Create numpy array from Python list with operations-CodePudding

I have data in a Python list that I'm pulling from a database (sqlite) in the following format:

# This is an example
data = [(1, '12345', 1, 0, None), (1, '34567', 1, 1, None)]

From this list of tuples, I want to create a 2D numpy array, converting each tuple to an array. While doing so, I also want to be able to specify transformations on the data. Specifically, I want the values at index 1 in the tuples to be converted from string to numbers, and the values at last index be converted to 0 if None, 1 otherwise.

Here is what the example data should look like afterwards:

transformed_data = np.asarray([[1, 12345, 1, 0, 0], [1, 34567, 1, 1, 0]])

I am able to do so with simple for loops, however I'd like to know if there is a more "Pythony" solution, either with native numpy methods or otherwise. I am working with a very large database, so complexity matters. Thanks in advance.

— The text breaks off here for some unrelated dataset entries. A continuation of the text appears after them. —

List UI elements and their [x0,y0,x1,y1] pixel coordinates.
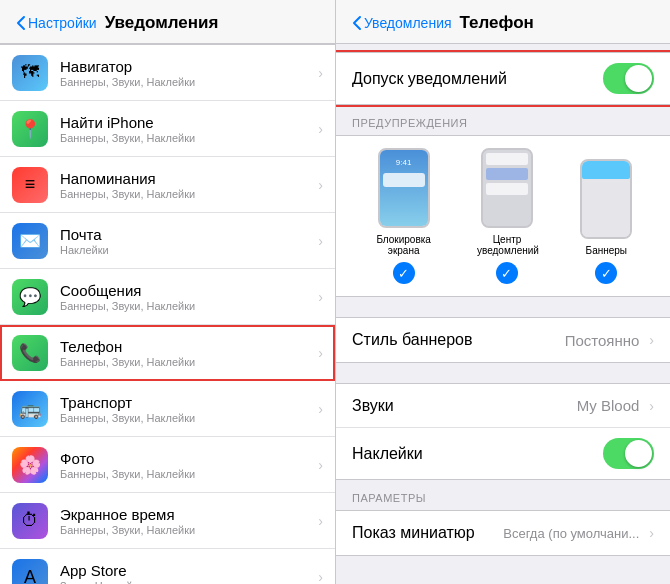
lockscreen-mockup: 9:41 [378,148,430,228]
badges-row: Наклейки [336,428,670,479]
sounds-label: Звуки [352,397,577,415]
item-chevron-mail: › [318,233,323,249]
item-name-appstore: App Store [60,562,314,579]
right-nav-bar: Уведомления Телефон [336,0,670,44]
banner-style-chevron: › [649,332,654,348]
item-chevron-navigator: › [318,65,323,81]
params-section: Показ миниатюр Всегда (по умолчани... › [336,510,670,556]
item-chevron-reminders: › [318,177,323,193]
show-preview-row[interactable]: Показ миниатюр Всегда (по умолчани... › [336,511,670,555]
list-item-photos[interactable]: 🌸 Фото Баннеры, Звуки, Наклейки › [0,437,335,493]
badges-toggle-thumb [625,440,652,467]
item-name-phone: Телефон [60,338,314,355]
item-subtitle-messages: Баннеры, Звуки, Наклейки [60,300,314,312]
left-back-button[interactable]: Настройки [16,15,97,31]
list-item-messages[interactable]: 💬 Сообщения Баннеры, Звуки, Наклейки › [0,269,335,325]
right-back-button[interactable]: Уведомления [352,15,452,31]
allow-row: Допуск уведомлений [336,53,670,104]
item-chevron-transport: › [318,401,323,417]
app-icon-navigator: 🗺 [12,55,48,91]
allow-notifications-section: Допуск уведомлений [336,52,670,105]
item-chevron-findmy: › [318,121,323,137]
allow-toggle[interactable] [603,63,654,94]
left-nav-title: Уведомления [105,13,219,33]
item-name-findmy: Найти iPhone [60,114,314,131]
item-subtitle-transport: Баннеры, Звуки, Наклейки [60,412,314,424]
alert-option-lockscreen[interactable]: 9:41 Блокировка экрана ✓ [374,148,434,284]
lockscreen-bg: 9:41 [380,150,428,226]
item-chevron-appstore: › [318,569,323,584]
item-name-screentime: Экранное время [60,506,314,523]
allow-label: Допуск уведомлений [352,70,603,88]
list-item-transport[interactable]: 🚌 Транспорт Баннеры, Звуки, Наклейки › [0,381,335,437]
alert-options: 9:41 Блокировка экрана ✓ [352,148,654,284]
app-icon-transport: 🚌 [12,391,48,427]
app-icon-photos: 🌸 [12,447,48,483]
list-item-phone[interactable]: 📞 Телефон Баннеры, Звуки, Наклейки › [0,325,335,381]
item-chevron-phone: › [318,345,323,361]
item-name-transport: Транспорт [60,394,314,411]
badges-label: Наклейки [352,445,603,463]
item-subtitle-navigator: Баннеры, Звуки, Наклейки [60,76,314,88]
left-nav-bar: Настройки Уведомления [0,0,335,44]
item-subtitle-photos: Баннеры, Звуки, Наклейки [60,468,314,480]
show-preview-label: Показ миниатюр [352,524,503,542]
item-subtitle-mail: Наклейки [60,244,314,256]
sounds-value: My Blood [577,397,640,414]
item-name-photos: Фото [60,450,314,467]
banner-style-row[interactable]: Стиль баннеров Постоянно › [336,318,670,362]
item-name-reminders: Напоминания [60,170,314,187]
nc-check: ✓ [496,262,518,284]
app-icon-appstore: A [12,559,48,584]
spacer1 [336,297,670,317]
params-header: ПАРАМЕТРЫ [336,480,670,510]
item-name-mail: Почта [60,226,314,243]
left-list-section: 🗺 Навигатор Баннеры, Звуки, Наклейки › 📍… [0,44,335,584]
banners-label: Баннеры [586,245,627,256]
sounds-chevron: › [649,398,654,414]
spacer2 [336,363,670,383]
list-item-appstore[interactable]: A App Store Звуки, Наклейки › [0,549,335,584]
badges-toggle[interactable] [603,438,654,469]
item-name-navigator: Навигатор [60,58,314,75]
banner-style-label: Стиль баннеров [352,331,565,349]
alerts-header: ПРЕДУПРЕЖДЕНИЯ [336,105,670,135]
alert-option-nc[interactable]: Центр уведомлений ✓ [477,148,537,284]
list-item-mail[interactable]: ✉️ Почта Наклейки › [0,213,335,269]
left-list: 🗺 Навигатор Баннеры, Звуки, Наклейки › 📍… [0,44,335,584]
item-subtitle-phone: Баннеры, Звуки, Наклейки [60,356,314,368]
lockscreen-check: ✓ [393,262,415,284]
allow-notifications-row: Допуск уведомлений [336,52,670,105]
right-panel: Уведомления Телефон Допуск уведомлений П… [335,0,670,584]
banners-mockup [580,159,632,239]
banners-check: ✓ [595,262,617,284]
item-subtitle-reminders: Баннеры, Звуки, Наклейки [60,188,314,200]
show-preview-value: Всегда (по умолчани... [503,526,639,541]
item-chevron-messages: › [318,289,323,305]
list-item-findmy[interactable]: 📍 Найти iPhone Баннеры, Звуки, Наклейки … [0,101,335,157]
lockscreen-label: Блокировка экрана [374,234,434,256]
sounds-row[interactable]: Звуки My Blood › [336,384,670,428]
app-icon-phone: 📞 [12,335,48,371]
settings-section: Стиль баннеров Постоянно › [336,317,670,363]
alert-styles-section: 9:41 Блокировка экрана ✓ [336,135,670,297]
toggle-thumb [625,65,652,92]
right-content: Допуск уведомлений ПРЕДУПРЕЖДЕНИЯ 9:41 [336,44,670,584]
list-item-reminders[interactable]: ≡ Напоминания Баннеры, Звуки, Наклейки › [0,157,335,213]
app-icon-findmy: 📍 [12,111,48,147]
app-icon-reminders: ≡ [12,167,48,203]
nc-label: Центр уведомлений [477,234,537,256]
alert-option-banners[interactable]: Баннеры ✓ [580,159,632,284]
app-icon-mail: ✉️ [12,223,48,259]
nc-mockup [481,148,533,228]
item-subtitle-findmy: Баннеры, Звуки, Наклейки [60,132,314,144]
left-panel: Настройки Уведомления 🗺 Навигатор Баннер… [0,0,335,584]
item-chevron-photos: › [318,457,323,473]
item-chevron-screentime: › [318,513,323,529]
list-item-screentime[interactable]: ⏱ Экранное время Баннеры, Звуки, Наклейк… [0,493,335,549]
list-item-navigator[interactable]: 🗺 Навигатор Баннеры, Звуки, Наклейки › [0,45,335,101]
banner-style-value: Постоянно [565,332,640,349]
app-icon-messages: 💬 [12,279,48,315]
item-name-messages: Сообщения [60,282,314,299]
item-subtitle-screentime: Баннеры, Звуки, Наклейки [60,524,314,536]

CodePudding user response：

pandas is quite good at this:

import pandas as pd
                      # set up DataFrame
transformed_data = (pd.DataFrame(data)
                      # convert to numeric
                      .apply(pd.to_numeric, errors='coerce')
                      # replace null with 0
                      # trying to cast as integer if possible
                      .fillna(0, downcast='infer')
                      # convert to numpy array
                      .to_numpy()
                   )

output:

array([[    1, 12345,     1,     0,     0],
       [    1, 34567,     1,     1,     0]])

CodePudding user response：

If your tuple is small and of a fixed size then you can use a list comprehension:

result = [(a, int(b), c, d, 0 if e is None else e) for a, b, c, d, e in data]

Or a little shorter:

result = [(d[0], int(d[1]), *d[2:4], d[4] if d[4] else 0) for d in data]